Losorelli’s cellmates quickly noticed that something was wrong. Losorelli made paranoid remarks that others were talking about him and that the television was talking to him.

“It’s not right. I don’t feel right,” he said while pacing and grabbing his head with both hands, according to the lawsuit.

The cellmates flagged down a jail deputy, who asked Losorelli whether he wanted to move somewhere else. Losorelli said he wanted to stay, and the deputy left him there, the lawsuit said. Losorelli’s strange behavior continued, and the cellmates contacted the same deputy again, who moved him to a single-man cell.

Later that same day, Losorelli ended his own life with a sheet looped around an air purifier.

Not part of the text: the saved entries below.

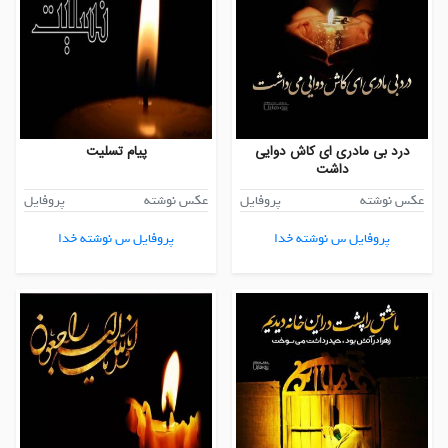
درد بی مادری ای کاش دوایی
پیام تسلیت
داشت
عکس نوشته
پروفایل
عکس نوشته
پروفایل
پروفایل س نوشته خدا
پروفایل س نوشته خدا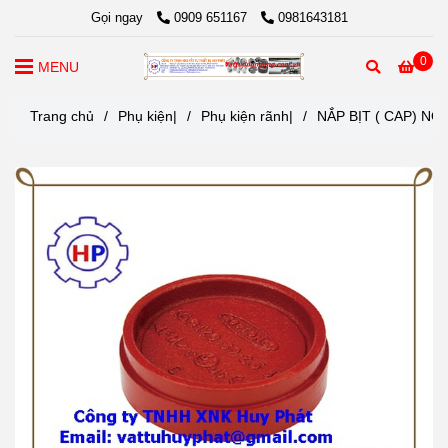
Gọi ngay
0909 651167
0981643181
0
MENU
Trang chủ
/
Phụ kiện|
/
Phụ kiện rãnh|
/
NẮP BỊT ( CAP) NỐ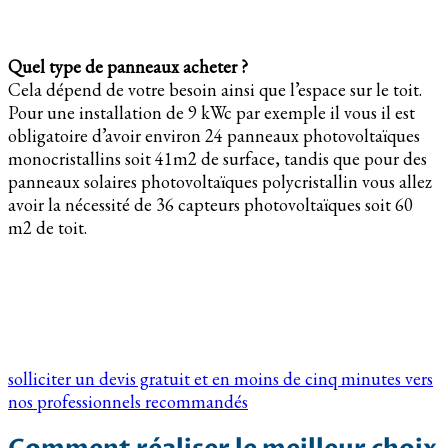
Quel type de panneaux acheter ?
Cela dépend de votre besoin ainsi que l’espace sur le toit.
Pour une installation de 9 kWc par exemple il vous il est
obligatoire d’avoir environ 24 panneaux photovoltaïques
monocristallins soit 41m2 de surface, tandis que pour des
panneaux solaires photovoltaïques polycristallin vous allez
avoir la nécessité de 36 capteurs photovoltaïques soit 60
m2 de toit.
solliciter un devis gratuit et en moins de cinq minutes vers
nos professionnels recommandés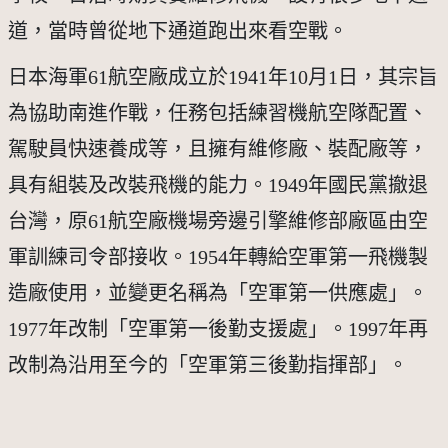
道，當時曾從地下通道跑出來看空戰。
日本海軍61航空廠成立於1941年10月1日，其宗旨
為協助南進作戰，任務包括練習機航空隊配置、
駕駛員快速養成等，且擁有維修廠、裝配廠等，
具有組裝及改裝飛機的能力。1949年國民黨撤退
台灣，原61航空廠機場旁邊引擎維修部廠區由空
軍訓練司令部接收。1954年轉給空軍第一飛機製
造廠使用，並變更名稱為「空軍第一供應處」。
1977年改制「空軍第一後勤支援處」。1997年再
改制為沿用至今的「空軍第三後勤指揮部」。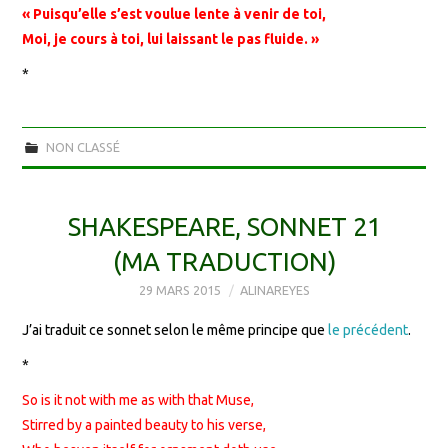
« Puisqu’elle s’est voulue lente à venir de toi,
Moi, je cours à toi, lui laissant le pas fluide. »
*
NON CLASSÉ
SHAKESPEARE, SONNET 21
(MA TRADUCTION)
29 MARS 2015
ALINAREYES
J’ai traduit ce sonnet selon le même principe que
le précédent
.
*
So is it not with me as with that Muse,
Stirred by a painted beauty to his verse,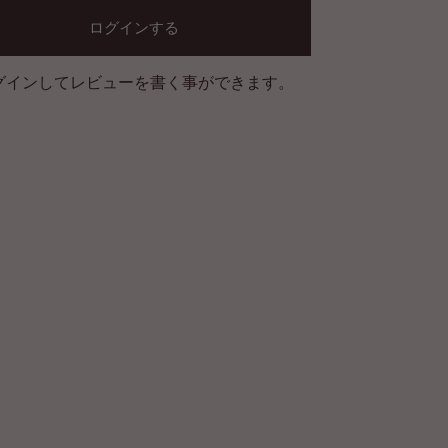
ログインする
グインしてレビューを書く事ができます。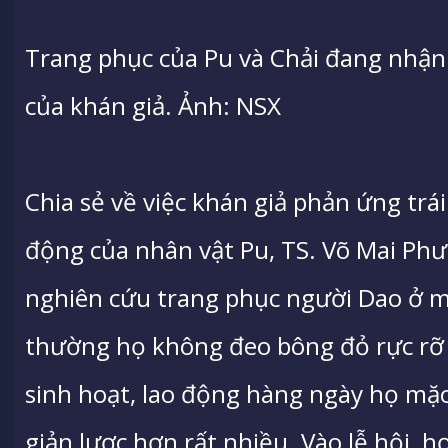
Trang phục của Pu và Chải đang nhận
của khán giả. Ảnh: NSX
Chia sẻ về việc khán giả phản ứng trái
động của nhân vật Pu, TS. Võ Mai Phư
nghiên cứu trang phục người Dao ở mạ
thường họ không đeo bông đỏ rực rỡ
sinh hoạt, lao động hàng ngày họ mặc 
giản lược hơn rất nhiều. Vào lễ hội, h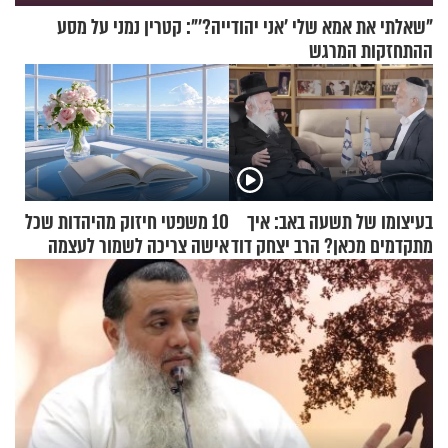
"שאלתי את אמא שלי 'אני יהודייה?'": קטרין נמני על מסע
ההתחזקות המרגש
בעיצומו של תשעה באב: איך
10 משפטי חיזוק מהיהדות שכל
מתקדמים מכאן? הרב יצחק דוד
אישה צריכה לשמור לעצמה
גרוסמן בשיחה מיוחדת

“Out of respect for the family, we can’t talk about the details of the case,” Assistant Sheriff Terri McDonald, who manages the jails, said in a written statement. “However, we have made fundamental and substantial changes in regards to jail inmate suicides.”

As part of the agreement with the federal government, which will be overseen by an independent monitor and a federal judge, the Sheriff’s Department must reduce suicide hazards — for example, by getting rid of ventilation grates or light fixtures where an inmate could attach a noose – and institute a series of other suicide prevention measures.

Suicides in L.A. county jails are down from 10 in 2013 to five last year and one so far this year.

On Tuesday, in addition to approving the Losorelli settlement, the Board of Supervisors reaffirmed an earlier decision to build a new 3,885-bed jail focused on mental health treatment and to fund a program that would divert at least 1,000 people from jail to treatment.

“Shouldn’t we be spending the money used to settle this type of case on getting people the help that they need?” Dist. Atty. Jackie Lacey said.